No, però c’è stato un momento della mia vita in cui mi sono laureato (due anni fa, in filosofia), e subito dopo la triennale ho deciso di non proseguire oltre. Nello stesso periodo ho capito che con la mia band, i Finister, non volevo proseguire perché volevo provare a cantare in italiano da solo. Negli stessi giorni mi lasciai da una relazione impegnativa. Così mi sono sentito solo e con poche aspettative attorno a me. Alla fine avvertire zero pressione è stata abbastanza produttivo. In quel periodo ho scritto quasi tutti i brani di questo EP e ho capito quanto fosse bello lasciarsi andare senza che nessuno avesse delle aspettative attorno a me. Non ho avuto più fretta di dimostrare chi sono. È stato un periodo che poteva essere drammatico e invece è stato bello: mi sono esplorato nei bassi fondi e ho trovato tante cose positive.

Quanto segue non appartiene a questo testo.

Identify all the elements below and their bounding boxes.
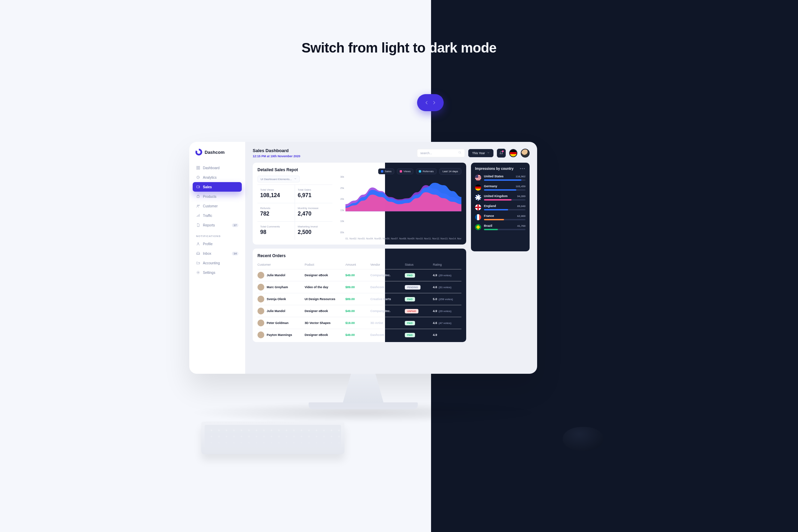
country-value: 89,040	[517, 205, 526, 208]
brand[interactable]: Dashcom	[193, 149, 242, 163]
stat-total-views: Total Views108,124	[257, 184, 295, 203]
cell-customer: Julie Mandol	[257, 272, 302, 279]
sidebar-item-label: Profile	[203, 242, 212, 246]
sidebar-item-label: Dashboard	[203, 166, 220, 170]
y-tick: 05k	[337, 231, 344, 234]
grid-icon	[196, 166, 200, 170]
chart-y-axis: 30k25k20k15k10k05k	[337, 176, 344, 234]
chart-range-button[interactable]: Last 14 days	[439, 168, 461, 175]
sidebar-item-dashboard[interactable]: Dashboard	[193, 163, 242, 173]
notifications-button[interactable]	[497, 149, 506, 158]
customer-name: Julie Mandol	[267, 274, 285, 277]
cell-rating: 4.9	[433, 333, 461, 337]
customer-name: Payton Mannings	[267, 333, 292, 337]
range-label: This Year	[472, 151, 485, 155]
table-row[interactable]: Payton ManningsDesigner eBook$49.00Dashc…	[257, 329, 461, 341]
y-tick: 10k	[337, 220, 344, 222]
y-tick: 25k	[337, 187, 344, 189]
table-row[interactable]: Marc GreyhamVideo of the day$89.00Dashco…	[257, 281, 461, 293]
avatar[interactable]	[521, 149, 530, 158]
flag-icon	[475, 214, 481, 220]
cell-amount: $49.00	[345, 274, 368, 277]
sidebar-item-label: Customer	[203, 204, 218, 208]
sidebar-item-label: Products	[203, 195, 216, 198]
progress-bar	[484, 229, 526, 230]
locale-flag-icon[interactable]	[509, 149, 517, 157]
cell-vendor: 3D Artist	[370, 321, 402, 325]
svg-point-6	[199, 187, 200, 187]
x-tick: 10. Nov	[420, 237, 428, 240]
table-row[interactable]: Julie MandolDesigner eBook$49.00Company …	[257, 305, 461, 317]
x-tick: 01. Nov	[345, 237, 354, 240]
cell-product: Designer eBook	[305, 309, 343, 313]
country-value: 94,399	[517, 195, 526, 198]
sidebar-item-sales[interactable]: Sales	[193, 182, 242, 192]
sidebar-item-products[interactable]: Products	[193, 192, 242, 201]
sidebar-item-traffic[interactable]: Traffic	[193, 211, 242, 220]
sidebar-item-profile[interactable]: Profile	[193, 239, 242, 249]
progress-bar	[484, 219, 526, 220]
more-icon[interactable]: •••	[520, 167, 526, 171]
sidebar-item-customer[interactable]: Customer	[193, 201, 242, 211]
svg-point-11	[459, 151, 461, 153]
x-tick: 07. Nov	[395, 237, 403, 240]
right-column: Impressions by country ••• United States…	[471, 163, 530, 368]
orders-col-header: Rating	[433, 263, 461, 266]
avatar	[257, 296, 264, 302]
sidebar-item-settings[interactable]: Settings	[193, 268, 242, 277]
cell-customer: Julie Mandol	[257, 308, 302, 314]
table-row[interactable]: Peter Goldman3D Vector Shapes$19.003D Ar…	[257, 317, 461, 329]
svg-point-9	[198, 243, 199, 244]
product-dropdown[interactable]: UI Dashboard Elements...	[257, 176, 300, 182]
table-row[interactable]: Svenja OlenkUI Design Resources$89.00Cre…	[257, 293, 461, 305]
dropdown-label: UI Dashboard Elements...	[261, 178, 292, 181]
search-input[interactable]: search...	[417, 149, 465, 157]
country-body: England89,040	[484, 204, 526, 210]
progress-fill	[484, 189, 516, 191]
progress-bar	[484, 179, 526, 181]
svg-rect-2	[197, 168, 198, 169]
cell-status: PAID	[405, 273, 430, 278]
progress-fill	[484, 219, 504, 220]
card-title: Detailed Sales Repot	[257, 167, 298, 172]
chart: Sales Views Referrals Last 14 days 30k25…	[337, 170, 461, 240]
country-body: Brazil41,700	[484, 224, 526, 230]
x-tick: 09. Nov	[412, 237, 420, 240]
search-icon	[458, 151, 462, 155]
sidebar-item-label: Inbox	[203, 252, 211, 255]
country-row[interactable]: United Kingdom94,399	[475, 194, 526, 201]
cell-customer: Payton Mannings	[257, 331, 302, 338]
country-name: Brazil	[484, 224, 492, 227]
legend-views[interactable]: Views	[397, 168, 413, 174]
table-row[interactable]: Julie MandolDesigner eBook$49.00Company …	[257, 269, 461, 281]
country-row[interactable]: France62,000	[475, 214, 526, 220]
cell-status: UNPAID	[405, 309, 430, 313]
brand-name: Dashcom	[205, 150, 225, 155]
orders-col-header: Poduct	[305, 263, 343, 266]
svg-point-8	[198, 205, 200, 206]
x-tick: 14. Nov	[453, 237, 461, 240]
cell-rating: 4.6 (47 votes)	[433, 321, 461, 325]
country-row[interactable]: Brazil41,700	[475, 224, 526, 230]
y-tick: 30k	[337, 176, 344, 178]
country-row[interactable]: United States116,902	[475, 175, 526, 181]
sidebar-item-reports[interactable]: Reports 17	[193, 220, 242, 230]
svg-point-7	[197, 205, 198, 206]
country-name: United States	[484, 175, 504, 178]
theme-slider-handle[interactable]	[417, 94, 444, 111]
sidebar-item-inbox[interactable]: Inbox 14	[193, 249, 242, 258]
cell-customer: Svenja Olenk	[257, 296, 302, 302]
chart-legend: Sales Views Referrals Last 14 days	[378, 168, 461, 175]
country-name: Germany	[484, 184, 497, 188]
sidebar-item-accounting[interactable]: Accounting	[193, 258, 242, 268]
country-row[interactable]: Germany103,459	[475, 184, 526, 191]
sidebar-item-analytics[interactable]: Analytics	[193, 173, 242, 182]
country-row[interactable]: England89,040	[475, 204, 526, 210]
legend-referrals[interactable]: Referrals	[416, 168, 436, 174]
gear-icon	[196, 270, 200, 275]
legend-sales[interactable]: Sales	[378, 168, 394, 174]
avatar	[257, 284, 264, 291]
status-badge: PAID	[405, 297, 415, 301]
y-tick: 15k	[337, 209, 344, 211]
range-select[interactable]: This Year	[468, 149, 493, 157]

Cos’hai in mente per il tuo futuro?

Non mi voglio ossessionare con questa cosa del genere e dell’identità. Voglio darmi la possibilità di esplorare. Sto cercando soltanto di non essere coerente, perché la coerenza è sopravvalutata. Voglio essere sincero. Che poi la sincerità può esserci anche quando racconti una cosa falsa: un conto è raccontare una cosa falsa in modo falso, un conto è raccontarla in modo sincero. Mi è capitato molte volte di scrivere cose che non reputavo sincere, mentre non mi capita mai di farlo se la reputo sincera ma incoerente. Vorrei essere molto sincero e poco coerente.